トランプ政権に綻びーー。米国で国家安全保障を担当する大統領補佐官であるマイケル・フリン氏が2月13日辞任した。大統領補佐官就任前にロシアの駐米大使とロシアへの制裁について協議した事実を、マイク・ペンス副大統領に隠していたことが問題視されていた。

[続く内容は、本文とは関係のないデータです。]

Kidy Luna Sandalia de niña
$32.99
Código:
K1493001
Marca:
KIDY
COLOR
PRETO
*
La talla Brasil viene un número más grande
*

筆者は2月11日から米国に出張のために滞在しているが、フリン氏辞任のニュースは、主要メディアのみならず、比較的中立的な議会3誌も以下のような厳しい論調で伝えている(表現は各紙の記事タイトル)。
ロシアとの関係改善は先延ばしに?
こうした記事からも明らかなように、現時点のフリン氏辞任の論点は、辞任そのものではなく、トランプ政権の外交・安全保障の先行きが論点となっている。フリン氏の辞任は、トランプ政権の存続につながる問題にもなりかねないが、今回は辞任の外交・安全保障への影響を、戦略論として考察してみたい。

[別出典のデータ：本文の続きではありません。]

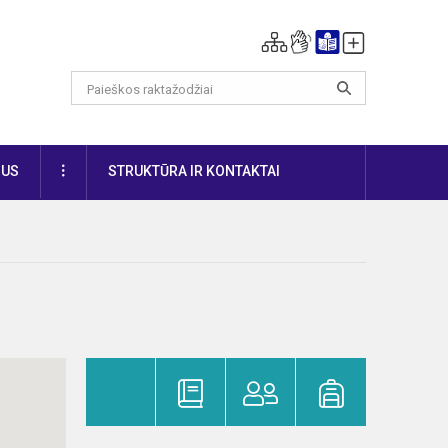
DAUGIAU
IUS
STRUKTŪRA IR KONTAKTAI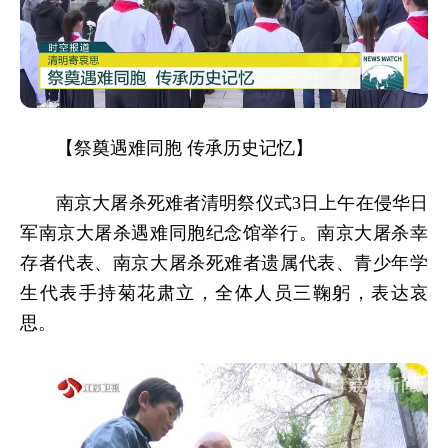
【祭奠遇难同胞 传承历史记忆】
南京大屠杀死难者清明祭仪式3日上午在侵华日
军南京大屠杀遇难同胞纪念馆举行。南京大屠杀幸
存者代表、南京大屠杀死难者遗属代表、青少年学
生代表手持菊花肃立，全体人员三鞠躬，表达哀
思。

トランプ大統領は、就任以前からロシアとの関係を改善させることを明言してきたが、この方針が今回の顚末を招いたとも考えられるだろう。辞任によってトランプ大統領のロシアとの関係性を追及する声も高まっているため、これまで想定してきたロシアへの制裁解除などの政策は、実行のタイミングや、内容を見直さざるを得なくなるだろう。
イスラム国(IS)との戦いにおいてロシアと協調することによって、既成事実としてロシアとの関係性を改善していくことも選択肢として考えられる。ただし、現在の厳しい論調からすると、その選択肢も時期が延びる可能性が高いのではないだろうか。